La promotion du livre du
chercheur et journaliste, Amr Al-Shobaki, spécialiste des
mouvements islamistes et de l’islam politique au Centre des
Etudes Politiques et Stratégiques (CEPS) d’Al-Ahram, est
assurée par l’écrivain ce soir à la librairie Diwan à
Zamalek à 19h. Le livre, qui est écrit en français, puisque
l’auteur est également professeur à la Sorbonne Paris I,
grâce à la thèse représentée dans ce livre, qui est intitulé
Les Frères musulmans, des origines à nos jours, est édité
chez Karthala. L’auteur publie sa thèse soutenue en 2000,
accompagnée par toutes les mises à jour et les analyses qui
couvrent une période plus récente, notamment les succès du
mouvement des Frères musulmans en dépit des contraintes du
gouvernement égyptien et la dissolution officielle du
mouvement à devenir la force d’opposition numéro un sous les
toits du Parlement égyptien. Aujourd’hui, cette question sur
le sort et le destin de ce groupe influe au sein des
mouvances islamiques et est toujours d’actualité, d’autant
plus avec l’élection d’un nouveau guide suprême pour ce
groupe officiellement interdit, puisqu’il relie la
citoyenneté à la question d’appartenance religieuse, comme
il s’appuie sur la religion comme base de l’action politique,
question qui reste ligne rouge et inacceptable par la
majorité du peuple égyptien. Pour approfondir la réflexion
sur la question, Amr Al-Shobaki propose de partager sa thèse,
ses idées et son expérience.
Amr Zoheiri
Une édition nostalgique
Avec 800 éditeurs et 31
pays participants, le Salon du livre du Caire, qui est à sa
42e édition, ouvrira ses portes demain, puis au grand public
du 29 janvier au 13 février. Une croissance du nombre des
pays étrangers, dit-on à la conférence de presse qui précède
l’inauguration, avec 3 pays participants pour la 1re fois :
la Pologne, le Danemark et le Kazakhstan.

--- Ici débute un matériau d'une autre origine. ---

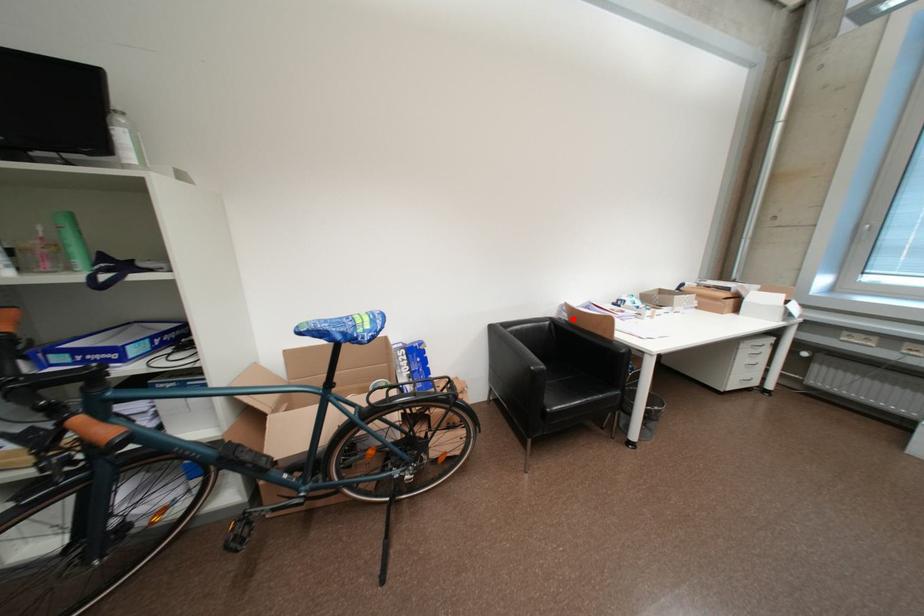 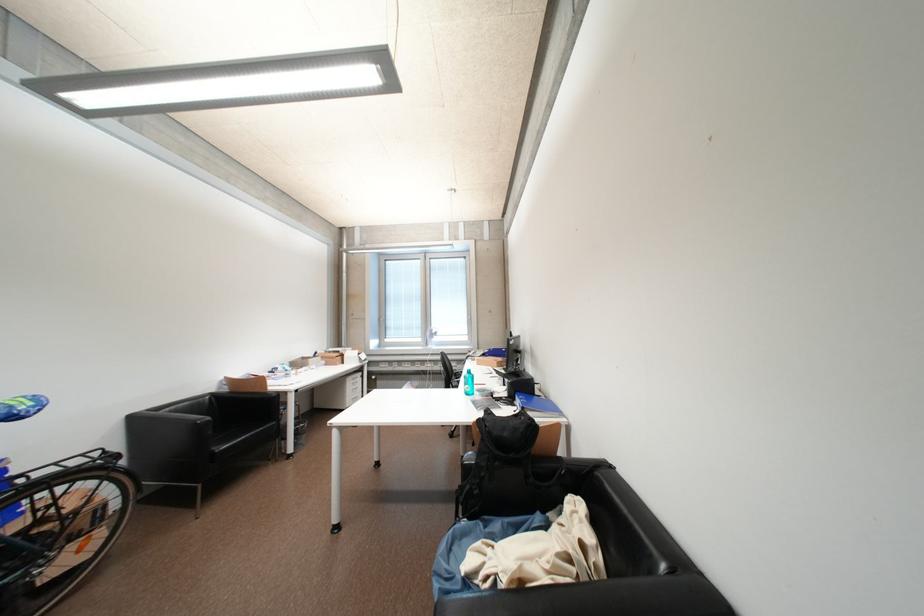 Locate, in the second image, the point that corresponds to the highlighted location in the first image.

La nostalgie, mais
aussi la curiosité, sont les mots-clés de cette 42e édition
qui reçoit comme invitée d’honneur la Russie. Ce pays lié
d’amitié historique avec l’Egypte et dont le 50e
anniversaire du Haut-Barrage en est la preuve. Car si on
passe en revue les précédents hôtes d’honneur, on remarquera
que les Emirats arabes unis se sont imposés par leur
présence économique pesante, l’Italie, par son image
européenne diversifiée et culturelle.
L’Allemagne, c’est le
modèle, la perfection comme l’est le Salon du livre de
Francfort dans les yeux des éditeurs arabes en
général. La Russie, quant à elle, c’est la nostalgie du bon
vieux temps révolu de l’ex-Union soviétique. Aux débuts du
Salon du livre du Caire en 1969, le pavillon russe était La
Mecque du grand public qui allait à la recherche non
seulement de ce modèle socialiste qui nous a tant inspirés,
mais surtout de la plupart des œuvres de la grande
littérature traduite en arabe, les livres attrayants pour
enfants à des prix exemplaires puisque subventionnés par
l’Union. Ces fortes liaisons dépassent l’espace du Salon du
livre du Caire et remontent à des générations d’écrivains et
intellectuels égyptiens qui ont grandi sur le modèle russe,
qui ont lu Tchekhov ou Dostoïevski, comme ils ont lu Tawfiq
Al-Hakim ou Taha Hussein et Yéhia Haqqi. Et qui n’ont pas
loupé les grands ballets classiques montés par des
compagnies soviétiques, ou les soirées poético-musicales
animées au Centre culturel russe.
La curiosité est de
retrouver aujourd’hui l’ancien ami sous un nouveau jour,
l’URSS est aujourd’hui la Russie, le socialisme n’est plus
de mise et les générations mêmes se sont transfigurées.
Au-delà des œuvres littéraires, de la science-fiction et des
livres pour enfants, le programme russe offre des débats
entre écrivains russes et égyptiens, discute de
l’orientalisme russe, de la traduction et expose les photos
rares de la construction du Haut-Barrage.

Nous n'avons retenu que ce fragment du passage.